Compared with its predecessors, the Xserve G5 has a striking appearance; the twin air scoops that keep the two 2GHz G5 processors from melting down make sure of that. And inside, the polished and embossed CPU heat sinks are decorative and functional.
Speed and RAID
Some other tweaks to the Xserve G5 compensate for the shortcomings of the earlier models; for example, two Gigabit Ethernet interfaces are built into the server, and independent frontside buses running at 1GHz rapidly sling data in and out of the Xserve’s processors. Although a drive bay had to be sacrificed to make room for the cooling system’s intakes, the Xserve’s storage capacity is now greater than that of the G4 models, thanks to new, 250GB Serial ATA drives. The new drive modules aren’t interchangeable with those found in the G4 Xserves and the first-generation Xserve RAID, but they will work in the new RAID box (see our review on this page). The new Xserve can also hold 8GB of error-correcting memory, and it can slosh more than 6GB of data through RAM in one second.
The Xserve’s remaining major flaw will soon be rectified: As we went to press, Apple shipped an add-on card that provides hardware RAID support for the Xserve family, which is available through the Apple Store. Although you can use Mac OS X’s Disk Utility to set up a software-based RAID, a hardware RAID is faster. More importantly, the new card makes the Xserve more competitive with Intel-based servers, where that feature has been standard—often built-in—for years.
The Icing on Top
The Xserve remains the most easily managed server on the market. Much of that is a feature of the OS; nevertheless, the tight, secure integration of the Xserve management application (updated to version 10.3.4 in June), the hardware, and the OS makes this server very versatile. The new suite is mostly a series of bug fixes and interface tweaks, but, oddly enough, it also includes an update to QuickTime Broadcaster.
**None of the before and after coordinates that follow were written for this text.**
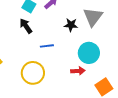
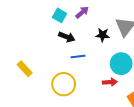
black arrow: (26, 26) -> (67, 37), moved, turned 147

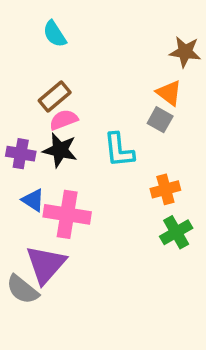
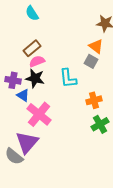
blue triangle: (33, 200) -> (23, 95), moved
pink cross: (67, 214) -> (39, 114), turned 30

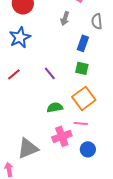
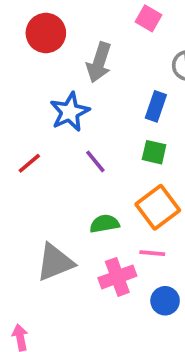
gray arrow: (65, 18) -> (99, 62), moved, size x1.5
blue star: (20, 37) -> (70, 112), moved
gray triangle: (28, 148) -> (55, 262), moved

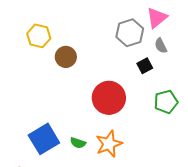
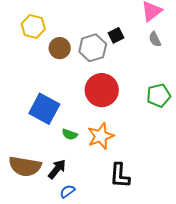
gray hexagon: (130, 33) -> (93, 48), moved
black square: (145, 66) -> (116, 35), moved
blue square: (44, 139) -> (44, 109), moved, turned -32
Next year’s release of OS X 10.4, or Tiger, should bring more enhancements to the Xserve management tools. I hope to see a somewhat tighter integration of the utilities, and I would especially appreciate having the RAID-related utilities be as accessible from within the tools as the other management pieces are. Although Panther Server is billed as optimized for the G5 CPU, I suspect that Apple’s developers still have some tricks up their sleeves.
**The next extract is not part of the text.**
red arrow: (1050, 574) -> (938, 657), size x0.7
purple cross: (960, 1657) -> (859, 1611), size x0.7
An unlimited-client license for Mac OS X Server remains part of the Xserve package unless you buy the Cluster Node configuration—which features a 10-client license, no CD drive, and only one drive bay. Single- and dual-processor configurations of the Xserve G5 cost $2,999 and $3,999, respectively, and build-to-order options are available.
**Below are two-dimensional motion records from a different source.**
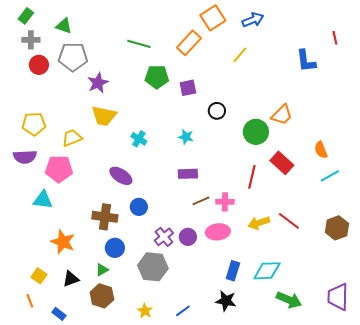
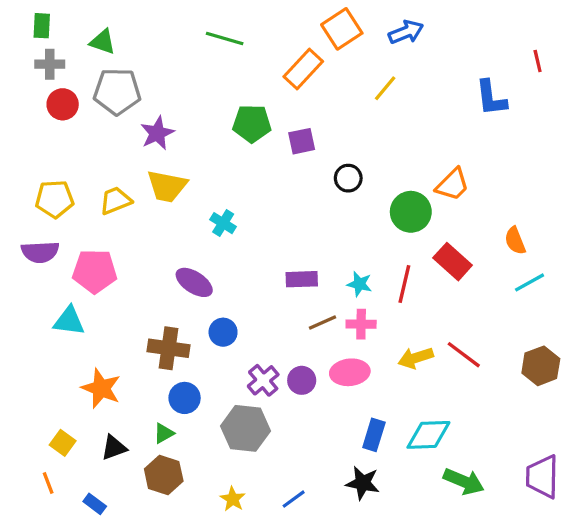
green rectangle: (26, 16) -> (42, 26), turned -35
green line: (139, 44) -> (225, 39), moved
cyan star: (186, 137) -> (359, 284), moved
yellow trapezoid: (72, 138) -> (116, 201), moved

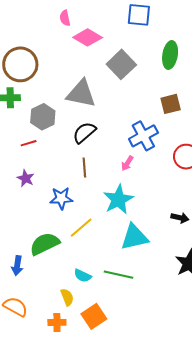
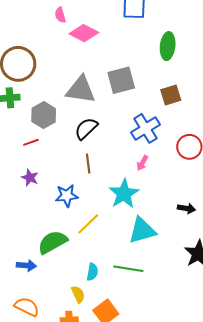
gray square: (121, 64) -> (121, 80), moved, turned 32
pink arrow: (127, 163) -> (142, 163), moved
blue arrow: (17, 266) -> (26, 265), turned -90
cyan semicircle: (83, 276) -> (92, 272), turned -102

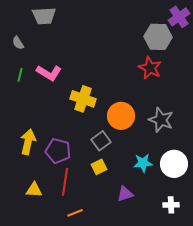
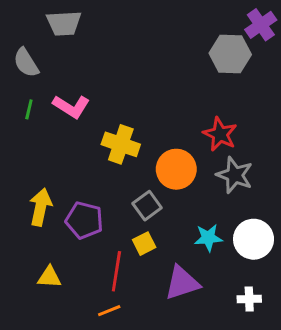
gray semicircle: (18, 43) -> (26, 63), size x1.5
red star: (150, 68) -> (220, 134), moved
red line: (65, 182) -> (116, 271), moved
purple triangle: (125, 194) -> (182, 283), size x1.5

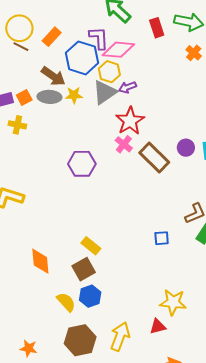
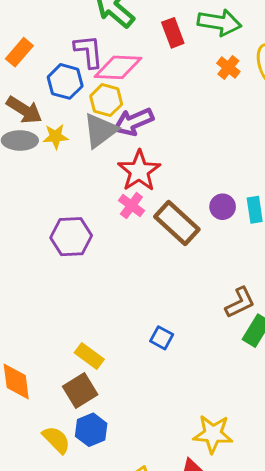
blue hexagon: (82, 58) -> (65, 81), size x0.7
purple arrow: (127, 87) -> (133, 122), size x1.5
blue square: (162, 238) -> (162, 338), moved, turned 35

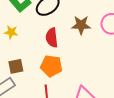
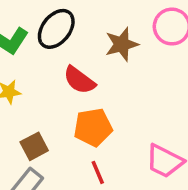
red semicircle: (52, 38) -> (79, 80), turned -30

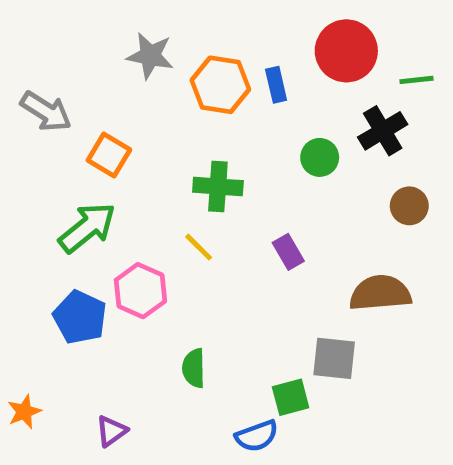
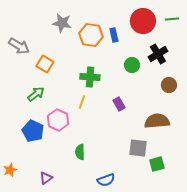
green line: (417, 80) -> (172, 19), moved
green arrow: (87, 228) -> (36, 94), size x0.7
yellow line: (199, 247) -> (82, 102), turned 64
green square: (291, 397) -> (157, 164), moved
Although Apple’s Xserve technology is unquestionably cutting-edge—especially the dedicated high-speed frontside processor buses and the point-to-point system controller—some reports say that the server’s performance leaves much to be desired. Between Apple’s performance claims and some of our unpublished results, I don’t know what to believe—which is why I put very little stock in benchmarking this type of server. But from my testing perspective, the Xserve feels fast enough. While it may not shine in every computing scenario, the Xserve is well suited to the role of either a general-purpose server or a member of a computing cluster.
Macworld’s Buying Advice
Apple took a pretty good server, the G4 Xserve (
; September 2003), and made it even better. Although some problems remain, the Xserve G5 kicks butt effortlessly and looks good doing it.